Commercialisé le 6 mai 1985, quelques jours avant la première mondiale du film le 22 mai à San Francisco (en France, Dangereusement vôtre n’arrivera en salles que le 11 septembre), A View to a Kill a tout de l’événement et entre directement à la 7e place des charts anglais le 18 mai avant de grimper jusqu’à la 2e place et d’y rester trois semaines derrière 19 de Paul Hardcastle. Aux États-Unis il décroche la première place, seul extrait d’une BO de James Bond à avoir réussi cet exploit à ce jour. Un top 5 est facilement assuré dans la plupart des pays européens et la France lui réserve une 11e place (plus de 200 000 ventes), aidé par le clip réalisé par le duo Godley & Creme. Introduit par des images du film, il est tourné à la Tour Eiffel, où se situe une séquence particulièrement mémorable du film. En agents secrets à la petite semaine, nos cinq héros finiront tous par périr lamentablement et certains y décèlent même une opposition entre les membres du groupe qui se scindera par la suite en deux formations distinctes.
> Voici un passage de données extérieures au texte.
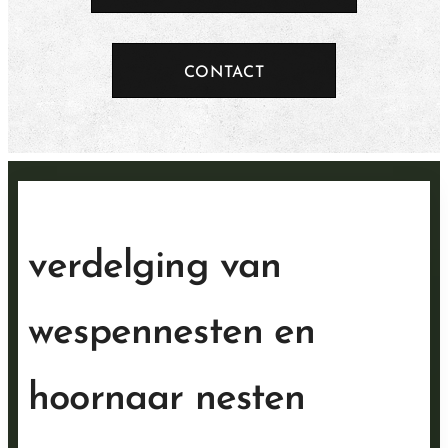
CONTACT
verdelging van
wespennesten en
hoornaar nesten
Si en face B du 45 tours on trouve le thème instrumental A View to a Kill (That Fatal Kiss) réalisé par John Barry, les fans sont déçus de l’absence d’un maxi 45 tours et d’une version longue dont ils sont pourtant coutumiers. La faute à John Taylor, regrettera des années plus tard ce dernier, qui voulait conserver la pureté et l’originalité de la version single. Une version extended a pourtant été réalisée par Stephen Thompson et Mike Barbiero à Paris avec l’appui des membres du groupe excepté John et fera son apparition sur le net en 2014. Convié à participer au fameux concert Live Aid le 13 juillet 1985 à Philadelphie, Duran Duran ouvrira son set de quatre morceaux par A View to a Kill alors que le single est n°1 aux États-Unis, et ce sera la dernière performance des cinq garçons ainsi réunis avant les concerts de 2003.